-- Dataset excerpts follows --

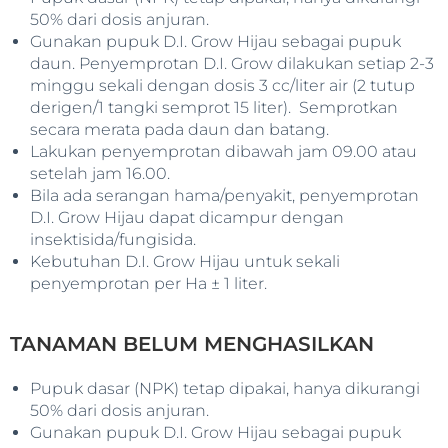
50% dari dosis anjuran.
Gunakan pupuk D.I. Grow Hijau sebagai pupuk
daun. Penyemprotan D.I. Grow dilakukan setiap 2-3
minggu sekali dengan dosis 3 cc/liter air (2 tutup
derigen/1 tangki semprot 15 liter). Semprotkan
secara merata pada daun dan batang.
Lakukan penyemprotan dibawah jam 09.00 atau
setelah jam 16.00.
Bila ada serangan hama/penyakit, penyemprotan
D.I. Grow Hijau dapat dicampur dengan
insektisida/fungisida.
Kebutuhan D.I. Grow Hijau untuk sekali
penyemprotan per Ha ± 1 liter.
TANAMAN BELUM MENGHASILKAN
Pupuk dasar (NPK) tetap dipakai, hanya dikurangi
50% dari dosis anjuran.
Gunakan pupuk D.I. Grow Hijau sebagai pupuk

-- Dataset excerpts concluded --

**Problem statement**. Across all lines above, count those with the string "sekali". Only the number is wanted.

**Result of this task**. 2